I would see Mum and Dad deep in conversation and think – ‘how exciting, where are we off to next?’ I’d get my Shell Service Station stamp wallet out and look up the UBD street directory to plan the trip with Dad.
Dad was a hard man, a man of very few words, a man that just had to look at us to reduce us to tears, a man of integrity, a man who reached for excellence and expected the same from us. He was a man who adored his grandkids, followed Eastern Suburbs Roosters NRL team passionately. He was a husband, a father, and a soldier.
We got to stay in motels along the way and turn up at a new house every 18 months, or two years, for a new adventure. Starting a new school was never fun, but there would always be someone that could give you the lowdown.
I was, unfortunately, badly mugged in broad daylight on Glebe Point Rd Sydney in 1999, and that resulted in an operation on my brain. There was major swelling and the surgeon had to remove a colloid cyst that I had been born with – unbeknownst to me, until I hit my head on the ground and it popped out of its benign spot and was about to kill me.
I rang Dad from hospital to tell him of my impending operation.

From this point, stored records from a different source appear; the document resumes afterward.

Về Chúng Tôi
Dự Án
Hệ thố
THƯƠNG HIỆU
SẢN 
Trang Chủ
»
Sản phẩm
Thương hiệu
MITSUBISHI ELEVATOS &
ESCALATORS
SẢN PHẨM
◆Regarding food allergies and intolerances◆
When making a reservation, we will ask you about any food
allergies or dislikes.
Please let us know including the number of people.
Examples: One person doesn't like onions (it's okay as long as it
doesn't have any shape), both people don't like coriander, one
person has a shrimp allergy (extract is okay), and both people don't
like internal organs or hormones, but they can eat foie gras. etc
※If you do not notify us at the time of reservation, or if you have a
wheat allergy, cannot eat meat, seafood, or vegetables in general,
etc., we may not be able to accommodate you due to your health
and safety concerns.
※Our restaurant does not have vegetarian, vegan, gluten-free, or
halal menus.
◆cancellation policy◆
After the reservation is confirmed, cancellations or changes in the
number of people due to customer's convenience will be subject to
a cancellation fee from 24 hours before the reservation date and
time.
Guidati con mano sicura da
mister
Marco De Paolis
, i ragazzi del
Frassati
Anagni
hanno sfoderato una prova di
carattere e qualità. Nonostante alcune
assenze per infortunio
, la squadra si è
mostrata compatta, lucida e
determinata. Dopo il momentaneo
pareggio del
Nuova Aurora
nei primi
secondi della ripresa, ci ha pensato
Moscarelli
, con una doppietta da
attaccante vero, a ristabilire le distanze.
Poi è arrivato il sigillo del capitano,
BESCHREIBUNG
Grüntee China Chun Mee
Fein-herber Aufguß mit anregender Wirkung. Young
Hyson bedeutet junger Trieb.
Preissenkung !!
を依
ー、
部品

Mum answered the phone, I said – ‘put Dad on’. He listened, he didn’t react, he asked all the appropriate questions that I’d had answered by the brain surgeon then said, ‘We’re in for a rough ride Bugs – but we’ll do this together!’
So… here’s the lucky bit. As a result of being an army kid, and being dragged from pillar to post, I learned to be independent, have a ’can-do’ attitude and a strong character. This is everything I needed to help me learn to walk again, write again, use cutlery, and to learn how to live with an external short-term memory.
In 2021 I was awarded the Long Tan Bursary. I’m now 54 years old and studying. I’m embarking on the first formal study for many years. But do you know what? I’ve decided to confront it head on. I have a brain injury, but what is the use of being alive unless I continue to do my best, be my best and show my two girls that I’m not perfect, but I’ll continue to improve.
In 2019 my eldest daughter received an AVCAT Scholarship sponsored by the Vietnam Veterans Peacekeepers and Peacemakers Association of Australia, and has gone on to study a Bachelor of Performance – I say study, but as a proud mum, I mean slay!
In 2020 my youngest daughter was fortunate enough to start her primary teaching studies with an AVCAT Scholarship sponsored by RSL Newtown Sub-Branch, and is thriving. AVCAT has made all this possible. Thank you is not enough.
Dad was a hard man, a man of very few words, a man that just had to look at us to reduce us to tears, a man of integrity, a man who reached for excellence and expected the same from us. He was a man who adored his grandkids and followed Eastern Suburbs Roosters NRL team passionately. He was a husband, a father, and a soldier.
Dad died a few years ago. His health was very poor for a long time, like many of his army mates, so I don’t get to share my scholarship news with him. But my amazing husband, kids and mother are so proud of this next step I’m embarking on – all due to AVCAT and the Long Tan Bursary.